State the number of lines in these records that include the string "Support", and say nothing more.

━━━━━ Excerpted data ━━━━━

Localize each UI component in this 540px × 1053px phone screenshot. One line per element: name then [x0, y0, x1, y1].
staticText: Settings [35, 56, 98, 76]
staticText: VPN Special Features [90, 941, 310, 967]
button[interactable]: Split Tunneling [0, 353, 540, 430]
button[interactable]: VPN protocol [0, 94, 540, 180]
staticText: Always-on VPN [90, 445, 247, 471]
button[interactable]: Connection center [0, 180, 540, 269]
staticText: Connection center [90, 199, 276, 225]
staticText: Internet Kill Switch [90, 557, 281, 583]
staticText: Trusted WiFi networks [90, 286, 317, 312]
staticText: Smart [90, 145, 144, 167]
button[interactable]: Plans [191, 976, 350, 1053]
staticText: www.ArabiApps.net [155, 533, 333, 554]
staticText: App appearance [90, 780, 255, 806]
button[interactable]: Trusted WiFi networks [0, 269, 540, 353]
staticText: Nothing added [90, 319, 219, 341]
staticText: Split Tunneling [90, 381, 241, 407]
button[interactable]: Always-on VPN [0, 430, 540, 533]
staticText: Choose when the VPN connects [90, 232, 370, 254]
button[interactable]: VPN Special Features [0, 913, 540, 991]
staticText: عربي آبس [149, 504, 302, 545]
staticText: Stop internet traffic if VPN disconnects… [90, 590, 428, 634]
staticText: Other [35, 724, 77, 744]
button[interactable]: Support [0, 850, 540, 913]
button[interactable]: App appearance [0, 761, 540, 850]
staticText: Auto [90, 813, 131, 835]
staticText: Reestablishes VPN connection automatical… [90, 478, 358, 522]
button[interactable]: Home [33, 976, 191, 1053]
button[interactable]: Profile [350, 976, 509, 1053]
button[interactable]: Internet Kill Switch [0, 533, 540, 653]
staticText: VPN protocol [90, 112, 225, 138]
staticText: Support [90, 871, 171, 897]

━━━━━
━━━━━ Excerpted data ━━━━━

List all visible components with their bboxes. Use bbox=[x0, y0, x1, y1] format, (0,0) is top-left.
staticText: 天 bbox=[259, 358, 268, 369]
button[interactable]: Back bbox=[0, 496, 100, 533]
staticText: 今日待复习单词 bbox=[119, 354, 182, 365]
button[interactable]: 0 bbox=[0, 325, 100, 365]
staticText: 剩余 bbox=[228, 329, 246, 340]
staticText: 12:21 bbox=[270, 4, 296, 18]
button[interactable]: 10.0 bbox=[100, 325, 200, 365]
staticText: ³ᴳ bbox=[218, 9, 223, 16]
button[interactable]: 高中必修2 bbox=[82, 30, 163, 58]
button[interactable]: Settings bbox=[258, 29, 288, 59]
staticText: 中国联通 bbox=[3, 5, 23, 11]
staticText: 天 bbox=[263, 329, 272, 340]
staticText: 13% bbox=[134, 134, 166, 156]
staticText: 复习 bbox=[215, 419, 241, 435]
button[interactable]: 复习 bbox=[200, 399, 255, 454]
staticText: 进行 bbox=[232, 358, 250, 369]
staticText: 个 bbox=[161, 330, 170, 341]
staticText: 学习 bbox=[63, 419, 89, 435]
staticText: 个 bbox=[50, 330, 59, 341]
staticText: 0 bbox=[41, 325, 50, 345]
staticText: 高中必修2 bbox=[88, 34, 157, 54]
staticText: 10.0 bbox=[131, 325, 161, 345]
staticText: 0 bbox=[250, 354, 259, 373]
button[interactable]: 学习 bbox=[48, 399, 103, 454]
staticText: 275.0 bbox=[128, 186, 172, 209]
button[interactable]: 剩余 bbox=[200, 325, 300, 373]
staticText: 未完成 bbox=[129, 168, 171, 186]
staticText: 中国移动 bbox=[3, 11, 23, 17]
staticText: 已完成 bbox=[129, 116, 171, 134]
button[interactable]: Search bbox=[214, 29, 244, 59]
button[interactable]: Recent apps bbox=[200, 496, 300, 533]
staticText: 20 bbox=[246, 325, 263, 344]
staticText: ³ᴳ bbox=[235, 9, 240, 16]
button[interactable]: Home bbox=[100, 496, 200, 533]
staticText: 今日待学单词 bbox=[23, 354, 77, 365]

━━━━━
━━━━━ Excerpted data ━━━━━

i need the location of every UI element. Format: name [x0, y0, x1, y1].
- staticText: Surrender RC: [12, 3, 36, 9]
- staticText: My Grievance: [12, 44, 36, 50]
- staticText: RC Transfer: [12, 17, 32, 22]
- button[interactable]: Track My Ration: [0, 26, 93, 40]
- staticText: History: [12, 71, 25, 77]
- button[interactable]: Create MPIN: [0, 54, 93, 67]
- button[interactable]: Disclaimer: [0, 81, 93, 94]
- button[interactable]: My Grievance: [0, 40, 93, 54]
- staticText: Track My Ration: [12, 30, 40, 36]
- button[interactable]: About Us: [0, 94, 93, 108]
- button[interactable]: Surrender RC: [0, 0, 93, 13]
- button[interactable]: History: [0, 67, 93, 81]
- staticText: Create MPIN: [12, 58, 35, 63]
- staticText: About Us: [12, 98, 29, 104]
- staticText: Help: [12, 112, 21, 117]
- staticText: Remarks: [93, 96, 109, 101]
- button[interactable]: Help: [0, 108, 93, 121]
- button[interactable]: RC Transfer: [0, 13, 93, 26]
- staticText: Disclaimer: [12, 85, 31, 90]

━━━━━

**Output below:**
2